Indian IT 2: five Bollywood lessons

Last week, I wrote about five hard truths facing Infosys after two bad quarters, essentially arguing that it had some of its old advantages as an employer as well as service provider in the global marketplace for IT services. The bigger question is not of India, because India’s IT future is secure as a hotbed of teeming programmers and developers with global firms such as Google, IBM and Accenture finding a second home here.

What is more critical is that of home-grown IT service providers. It must be said that the difference between Tata Consultancy Services, Wipro and Infosys is now more a matter of degree, and a year is enough for any of these companies to catch up each other.

So, the question is, what next for these companies?

Taking a leaf from Bollywood, which seems to be full of sequels these days, such as Jism 2 and Gangs of Wasseypur 2, it might pay for the world’s IT superpower to listen to the world’s most frenetic film industry. Here are five lessons, which, in true filmy style, I might call “takes”. My column, then, is a sequel to last week.

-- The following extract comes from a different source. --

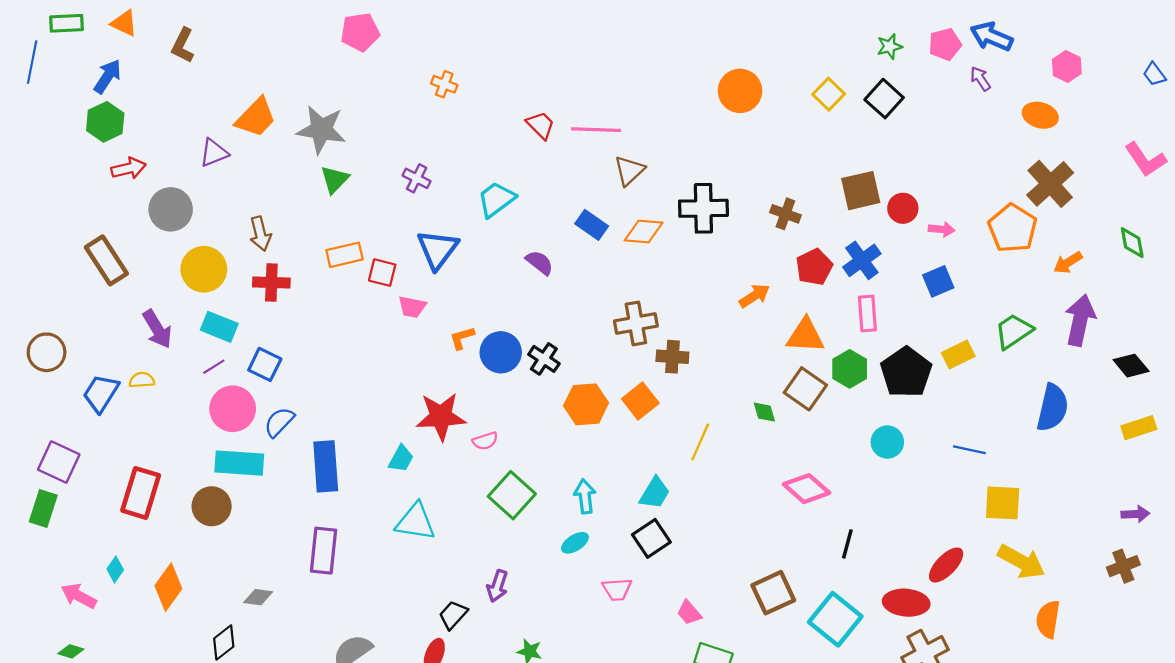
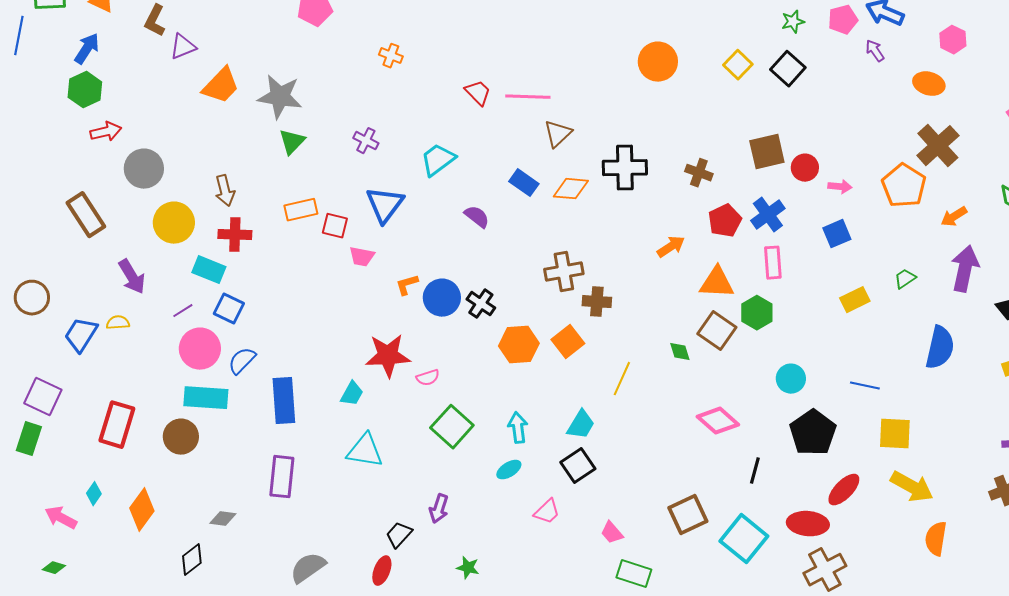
purple triangle: (214, 153) -> (183, 47), moved
cyan rectangle: (219, 327) -> (209, 270), moved
green trapezoid: (1014, 331) -> (905, 279), size x0.6
black pentagon: (906, 372) -> (813, 433), moved
pink trapezoid: (617, 589) -> (547, 512), turned -40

Take 1: Script first, actors later: Recent Bollywood hits have been led by directors, not superstars. India’s IT industry must learn to reward business model innovations not just for its clients, but for itself. Like each director has his/her own niche or specialisation, a clearer focus on its own strengths might work better.

Take 2 : Don’t confuse producers with movies: Ekta Kapoor’s Balaji Motion Pictures has produced the pure mass entertainer The Dirty Picture, but it also produced Dibakar Banerjee’s Love, Sex aur Dhokha — a serious, niche arthouse film. They had different actors, different styles of promotion, and different themes — and budgets. For Indian IT, there should be a similar separation between high-end consulting and low-priced coding/solutions in managing teams and workflows.

Take 3: Don’t act weird in the name of innovation: This lesson comes from Ram Gopal Varma, who turned ultra-creative, but is no longer famous for hits. His version of Sholay was a box-office disaster. People love a Rohit Shetty, with his predictable comedies to a predictable audience, delivered with style and hype.

Take 4: Partner California — Anil Ambani’s Reliance ADAG is now an equal partner of Steven Spielberg’s DreamWorks studio. Hollywood is in California. So is the Silicon Valley. Guess where is the difference? There is a difference between a 50% partner and a service provider.

Take 5: Find  local stories — Bollywood is now making animation movies on Hanuman and Ganesha. Domestic IT and e-governance are to Indian IT the equivalents of a Superman or a Batman.

Indians understand Indian culture better, right?